The USPSTF issued a draft recommendation statement June 12. It will be open for comment until July 10, after which the agency will issue a final recommendation.

In a review of recent studies on the use of vitamin D and calcium supplements to prevent cancer and osteoporotic fractures, the USPSTF found:

• There is not enough evidence to determine whether vitamin D supplements, with or without calcium, can prevent cancer in adults.

• There is not enough evidence to determine whether vitamin D and calcium supplements can prevent fractures in men and in women who have not yet gone through menopause.

• There is not enough evidence to determine whether vitamin D and calcium supplements at larger doses can prevent fractures in older women.

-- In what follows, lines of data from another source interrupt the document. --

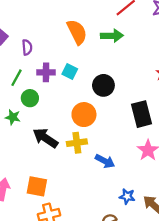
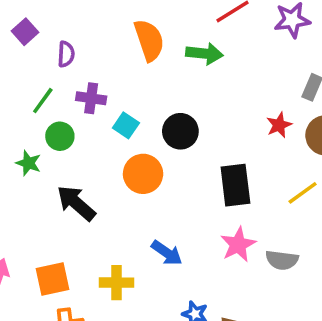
cyan square: (70, 71) -> (126, 125), moved
yellow cross: (77, 143) -> (116, 283), moved
orange square: (37, 186) -> (52, 279), turned -30

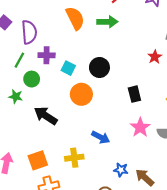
purple semicircle: (66, 54) -> (29, 32), size x1.6
black rectangle: (235, 185) -> (134, 94), size x0.7

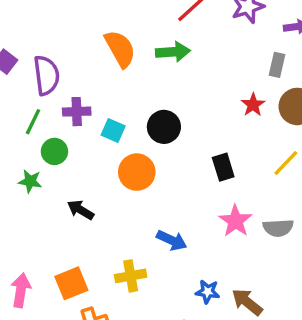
black arrow: (46, 116) -> (80, 210), size x0.7

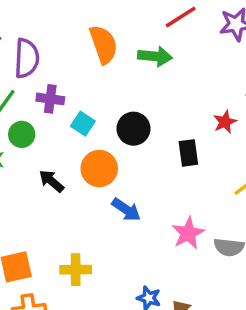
black rectangle: (223, 167) -> (188, 153), moved
black arrow: (80, 210) -> (51, 181), moved
blue arrow: (172, 240) -> (126, 210), moved

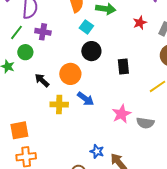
red star: (225, 122) -> (140, 23), moved
cyan square: (83, 124) -> (86, 27), moved
yellow cross: (76, 270) -> (59, 104), moved

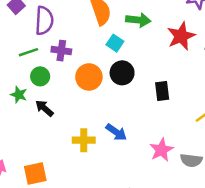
red star: (140, 23) -> (181, 36), size x1.6
green line: (16, 32) -> (28, 52), turned 35
orange circle: (70, 74) -> (89, 77), moved
black arrow: (42, 80) -> (44, 108), moved

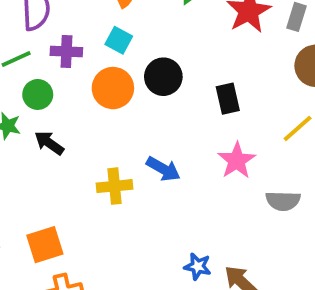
cyan square: (115, 43) -> (119, 40), moved
pink star: (161, 150) -> (237, 160), moved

• Lower doses of vitamin D and calcium supplements do not prevent fractures in older women and may lead to kidney stones in a small number of women.

Thus the Task Force recommends against daily supplementation with 400 IU or less of vitamin D and 1,000 milligrams or less of calcium carbonate for the primary prevention of fractures in noninstitutionalized, postmenopausal women. With regard to the other findings, the Task Force found insufficient evidence and thus cannot make a recommendation for or against use.

The draft recommendations apply to adults who live at home rather than in assisted living or in nursing homes, and do not apply to those who already have had cancer or suffered an osteoporotic fracture.